Volunteers search for missing migrants in the Arizona desert

It is difficult terrain and already hot when a group of volunteers sets out on one of their search efforts. They are used to making their way in the desert north of the American border, but they never know what they might encounter.

TV4’s correspondent in the USA, Tomas Kvarnkullen, has joined the search – and it didn’t take long before something was found.

– It was something that looked like a bone, something white. I took my wand and turned it. It was a lower jaw, says volunteer Monica Reyes.

“Mostly find them dead”

This group of volunteers regularly goes to the Arizona desert. A place that is often referred to as a “forgotten burial ground”. In many cases, those who enter the United States, but who do not manage to get on from here, are never found.

– It affects me, because you think about what these people have had to go through.

Most often, it is the family that contacts the volunteers. Then the person may have been gone for several months, says volunteer César Ortegoza.

– It’s sad to say, but we usually find them dead. We have found people alive but not often.

Many are never found

He himself came as a refugee from Mexico. Helping families search for missing people or arranging a dignified memorial for those found dead has now become part of his life on the other side of the border.

– They want to be someone. Give their families better conditions. They come here in search of that dream. Often they don’t know that they risk dying in their search, he says.

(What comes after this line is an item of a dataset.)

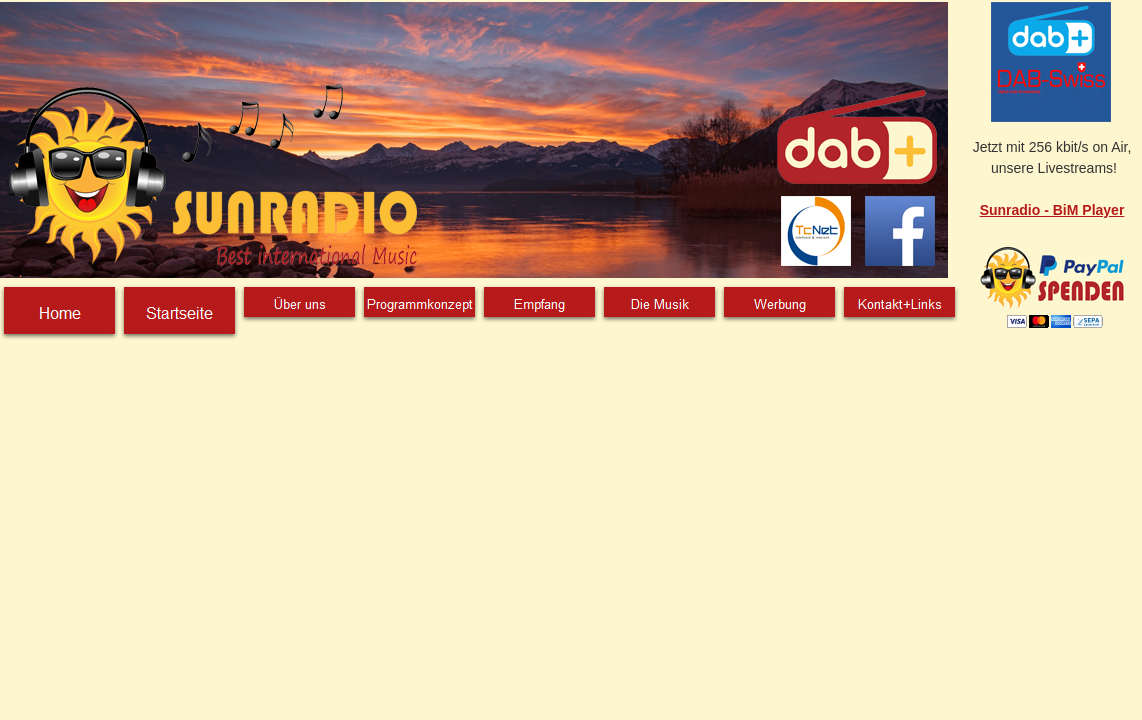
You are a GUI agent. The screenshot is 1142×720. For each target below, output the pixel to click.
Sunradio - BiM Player (1052, 210)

On Saturday, the US House of Representatives voted through the debated support package of 61 billion dollars. Aid to Gaza and Taiwan also went through.

But according to César Ortegoza, the authorities are doing far from enough at home in the United States.

– We have found bodies or remains that have been lying around for several years. They don’t care, he says.

Since 1990, the remains of more than 3,000 people have been found in southern Arizona. But many are not found – and according to César Ortegoza, this was partly because it is up to volunteers to search for those who do not come forward.

– We must continue to do this and are prepared to do so. But we hope that one day it will end so we don’t have to do it anymore, he says.